*** Block opens ***
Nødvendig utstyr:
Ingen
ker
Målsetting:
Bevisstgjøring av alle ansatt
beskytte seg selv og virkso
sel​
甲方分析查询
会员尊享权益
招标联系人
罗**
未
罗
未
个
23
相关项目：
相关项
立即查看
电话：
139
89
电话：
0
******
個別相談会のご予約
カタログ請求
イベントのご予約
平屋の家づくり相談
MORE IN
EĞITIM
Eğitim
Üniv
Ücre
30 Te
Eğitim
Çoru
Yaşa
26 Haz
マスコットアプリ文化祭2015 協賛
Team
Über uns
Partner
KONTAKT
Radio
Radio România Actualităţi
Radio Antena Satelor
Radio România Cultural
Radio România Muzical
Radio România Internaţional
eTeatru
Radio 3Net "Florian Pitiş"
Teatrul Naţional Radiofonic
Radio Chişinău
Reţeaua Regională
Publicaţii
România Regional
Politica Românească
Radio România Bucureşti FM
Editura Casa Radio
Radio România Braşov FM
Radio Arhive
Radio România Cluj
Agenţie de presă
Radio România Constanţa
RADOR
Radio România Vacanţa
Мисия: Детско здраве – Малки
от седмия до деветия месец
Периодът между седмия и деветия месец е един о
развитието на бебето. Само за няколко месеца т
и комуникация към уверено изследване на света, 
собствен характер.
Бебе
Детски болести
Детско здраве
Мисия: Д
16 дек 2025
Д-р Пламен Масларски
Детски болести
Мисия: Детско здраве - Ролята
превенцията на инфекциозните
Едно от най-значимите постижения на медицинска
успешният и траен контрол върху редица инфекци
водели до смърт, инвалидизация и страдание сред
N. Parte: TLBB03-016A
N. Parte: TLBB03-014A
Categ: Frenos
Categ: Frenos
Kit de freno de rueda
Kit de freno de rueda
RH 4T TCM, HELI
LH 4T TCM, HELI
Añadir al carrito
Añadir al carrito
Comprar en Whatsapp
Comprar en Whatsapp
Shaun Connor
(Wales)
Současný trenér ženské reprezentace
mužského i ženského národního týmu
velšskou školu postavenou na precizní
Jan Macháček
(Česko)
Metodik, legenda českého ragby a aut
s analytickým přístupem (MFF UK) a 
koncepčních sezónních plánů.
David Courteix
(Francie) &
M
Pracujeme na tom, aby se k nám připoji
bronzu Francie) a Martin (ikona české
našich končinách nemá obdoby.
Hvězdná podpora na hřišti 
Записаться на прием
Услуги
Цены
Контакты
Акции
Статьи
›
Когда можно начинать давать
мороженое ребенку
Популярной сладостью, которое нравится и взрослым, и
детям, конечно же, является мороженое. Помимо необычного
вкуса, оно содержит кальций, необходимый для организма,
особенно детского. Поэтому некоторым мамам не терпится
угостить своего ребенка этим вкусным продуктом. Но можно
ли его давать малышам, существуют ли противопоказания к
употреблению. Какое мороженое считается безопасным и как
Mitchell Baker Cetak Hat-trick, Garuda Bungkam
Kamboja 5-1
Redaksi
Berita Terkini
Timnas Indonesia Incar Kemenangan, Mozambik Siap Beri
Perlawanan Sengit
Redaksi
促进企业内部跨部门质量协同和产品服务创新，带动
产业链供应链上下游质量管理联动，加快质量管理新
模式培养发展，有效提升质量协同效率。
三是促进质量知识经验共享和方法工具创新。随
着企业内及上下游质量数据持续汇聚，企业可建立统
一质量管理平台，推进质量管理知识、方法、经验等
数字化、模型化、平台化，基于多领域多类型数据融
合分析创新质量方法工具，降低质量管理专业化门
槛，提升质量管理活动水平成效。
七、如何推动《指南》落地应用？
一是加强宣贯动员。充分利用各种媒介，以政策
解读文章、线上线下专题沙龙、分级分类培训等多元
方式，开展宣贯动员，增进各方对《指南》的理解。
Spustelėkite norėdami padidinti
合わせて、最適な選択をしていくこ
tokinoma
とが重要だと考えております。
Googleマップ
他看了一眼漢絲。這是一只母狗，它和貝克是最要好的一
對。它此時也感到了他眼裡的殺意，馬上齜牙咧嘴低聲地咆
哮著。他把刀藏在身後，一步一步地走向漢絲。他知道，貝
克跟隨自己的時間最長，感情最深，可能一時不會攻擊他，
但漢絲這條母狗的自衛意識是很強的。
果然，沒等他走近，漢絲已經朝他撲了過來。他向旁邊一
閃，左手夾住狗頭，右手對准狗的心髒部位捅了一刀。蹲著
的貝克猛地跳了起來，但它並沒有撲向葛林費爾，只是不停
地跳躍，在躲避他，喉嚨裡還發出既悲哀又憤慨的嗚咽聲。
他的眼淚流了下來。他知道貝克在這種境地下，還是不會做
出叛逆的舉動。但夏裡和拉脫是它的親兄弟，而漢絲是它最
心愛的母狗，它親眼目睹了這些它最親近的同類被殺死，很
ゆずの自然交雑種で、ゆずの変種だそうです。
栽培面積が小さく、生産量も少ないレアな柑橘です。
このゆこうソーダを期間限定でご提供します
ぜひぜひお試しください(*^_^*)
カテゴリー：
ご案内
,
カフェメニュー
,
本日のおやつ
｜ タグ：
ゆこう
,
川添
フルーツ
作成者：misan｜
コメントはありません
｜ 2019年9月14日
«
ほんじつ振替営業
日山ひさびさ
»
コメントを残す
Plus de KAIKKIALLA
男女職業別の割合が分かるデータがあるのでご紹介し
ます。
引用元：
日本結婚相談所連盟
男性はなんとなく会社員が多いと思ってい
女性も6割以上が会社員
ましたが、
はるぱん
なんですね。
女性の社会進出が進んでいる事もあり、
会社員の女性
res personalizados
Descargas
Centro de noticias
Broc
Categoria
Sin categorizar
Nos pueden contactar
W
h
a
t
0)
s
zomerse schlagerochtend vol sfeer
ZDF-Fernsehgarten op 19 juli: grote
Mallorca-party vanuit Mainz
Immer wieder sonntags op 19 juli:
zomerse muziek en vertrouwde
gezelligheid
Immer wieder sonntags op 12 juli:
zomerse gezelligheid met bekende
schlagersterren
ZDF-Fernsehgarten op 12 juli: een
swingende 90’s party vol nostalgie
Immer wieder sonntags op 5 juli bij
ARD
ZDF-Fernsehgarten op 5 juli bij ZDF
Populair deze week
*** Block closes ***
__YOUR ASSIGNMENT__. Output each line of the material above with no deviation.

__EXERCISE RESULT__.
Nødvendig utstyr:
Ingen
ker
Målsetting:
Bevisstgjøring av alle ansatt
beskytte seg selv og virkso
sel​
甲方分析查询
会员尊享权益
招标联系人
罗**
未
罗
未
个
23
相关项目：
相关项
立即查看
电话：
139
89
电话：
0
******
個別相談会のご予約
カタログ請求
イベントのご予約
平屋の家づくり相談
MORE IN
EĞITIM
Eğitim
Üniv
Ücre
30 Te
Eğitim
Çoru
Yaşa
26 Haz
マスコットアプリ文化祭2015 協賛
Team
Über uns
Partner
KONTAKT
Radio
Radio România Actualităţi
Radio Antena Satelor
Radio România Cultural
Radio România Muzical
Radio România Internaţional
eTeatru
Radio 3Net "Florian Pitiş"
Teatrul Naţional Radiofonic
Radio Chişinău
Reţeaua Regională
Publicaţii
România Regional
Politica Românească
Radio România Bucureşti FM
Editura Casa Radio
Radio România Braşov FM
Radio Arhive
Radio România Cluj
Agenţie de presă
Radio România Constanţa
RADOR
Radio România Vacanţa
Мисия: Детско здраве – Малки
от седмия до деветия месец
Периодът между седмия и деветия месец е един о
развитието на бебето. Само за няколко месеца т
и комуникация към уверено изследване на света, 
собствен характер.
Бебе
Детски болести
Детско здраве
Мисия: Д
16 дек 2025
Д-р Пламен Масларски
Детски болести
Мисия: Детско здраве - Ролята
превенцията на инфекциозните
Едно от най-значимите постижения на медицинска
успешният и траен контрол върху редица инфекци
водели до смърт, инвалидизация и страдание сред
N. Parte: TLBB03-016A
N. Parte: TLBB03-014A
Categ: Frenos
Categ: Frenos
Kit de freno de rueda
Kit de freno de rueda
RH 4T TCM, HELI
LH 4T TCM, HELI
Añadir al carrito
Añadir al carrito
Comprar en Whatsapp
Comprar en Whatsapp
Shaun Connor
(Wales)
Současný trenér ženské reprezentace
mužského i ženského národního týmu
velšskou školu postavenou na precizní
Jan Macháček
(Česko)
Metodik, legenda českého ragby a aut
s analytickým přístupem (MFF UK) a 
koncepčních sezónních plánů.
David Courteix
(Francie) &
M
Pracujeme na tom, aby se k nám připoji
bronzu Francie) a Martin (ikona české
našich končinách nemá obdoby.
Hvězdná podpora na hřišti 
Записаться на прием
Услуги
Цены
Контакты
Акции
Статьи
›
Когда можно начинать давать
мороженое ребенку
Популярной сладостью, которое нравится и взрослым, и
детям, конечно же, является мороженое. Помимо необычного
вкуса, оно содержит кальций, необходимый для организма,
особенно детского. Поэтому некоторым мамам не терпится
угостить своего ребенка этим вкусным продуктом. Но можно
ли его давать малышам, существуют ли противопоказания к
употреблению. Какое мороженое считается безопасным и как
Mitchell Baker Cetak Hat-trick, Garuda Bungkam
Kamboja 5-1
Redaksi
Berita Terkini
Timnas Indonesia Incar Kemenangan, Mozambik Siap Beri
Perlawanan Sengit
Redaksi
促进企业内部跨部门质量协同和产品服务创新，带动
产业链供应链上下游质量管理联动，加快质量管理新
模式培养发展，有效提升质量协同效率。
三是促进质量知识经验共享和方法工具创新。随
着企业内及上下游质量数据持续汇聚，企业可建立统
一质量管理平台，推进质量管理知识、方法、经验等
数字化、模型化、平台化，基于多领域多类型数据融
合分析创新质量方法工具，降低质量管理专业化门
槛，提升质量管理活动水平成效。
七、如何推动《指南》落地应用？
一是加强宣贯动员。充分利用各种媒介，以政策
解读文章、线上线下专题沙龙、分级分类培训等多元
方式，开展宣贯动员，增进各方对《指南》的理解。
Spustelėkite norėdami padidinti
合わせて、最適な選択をしていくこ
tokinoma
とが重要だと考えております。
Googleマップ
他看了一眼漢絲。這是一只母狗，它和貝克是最要好的一
對。它此時也感到了他眼裡的殺意，馬上齜牙咧嘴低聲地咆
哮著。他把刀藏在身後，一步一步地走向漢絲。他知道，貝
克跟隨自己的時間最長，感情最深，可能一時不會攻擊他，
但漢絲這條母狗的自衛意識是很強的。
果然，沒等他走近，漢絲已經朝他撲了過來。他向旁邊一
閃，左手夾住狗頭，右手對准狗的心髒部位捅了一刀。蹲著
的貝克猛地跳了起來，但它並沒有撲向葛林費爾，只是不停
地跳躍，在躲避他，喉嚨裡還發出既悲哀又憤慨的嗚咽聲。
他的眼淚流了下來。他知道貝克在這種境地下，還是不會做
出叛逆的舉動。但夏裡和拉脫是它的親兄弟，而漢絲是它最
心愛的母狗，它親眼目睹了這些它最親近的同類被殺死，很
ゆずの自然交雑種で、ゆずの変種だそうです。
栽培面積が小さく、生産量も少ないレアな柑橘です。
このゆこうソーダを期間限定でご提供します
ぜひぜひお試しください(*^_^*)
カテゴリー：
ご案内
,
カフェメニュー
,
本日のおやつ
｜ タグ：
ゆこう
,
川添
フルーツ
作成者：misan｜
コメントはありません
｜ 2019年9月14日
«
ほんじつ振替営業
日山ひさびさ
»
コメントを残す
Plus de KAIKKIALLA
男女職業別の割合が分かるデータがあるのでご紹介し
ます。
引用元：
日本結婚相談所連盟
男性はなんとなく会社員が多いと思ってい
女性も6割以上が会社員
ましたが、
はるぱん
なんですね。
女性の社会進出が進んでいる事もあり、
会社員の女性
res personalizados
Descargas
Centro de noticias
Broc
Categoria
Sin categorizar
Nos pueden contactar
W
h
a
t
0)
s
zomerse schlagerochtend vol sfeer
ZDF-Fernsehgarten op 19 juli: grote
Mallorca-party vanuit Mainz
Immer wieder sonntags op 19 juli:
zomerse muziek en vertrouwde
gezelligheid
Immer wieder sonntags op 12 juli:
zomerse gezelligheid met bekende
schlagersterren
ZDF-Fernsehgarten op 12 juli: een
swingende 90’s party vol nostalgie
Immer wieder sonntags op 5 juli bij
ARD
ZDF-Fernsehgarten op 5 juli bij ZDF
Populair deze week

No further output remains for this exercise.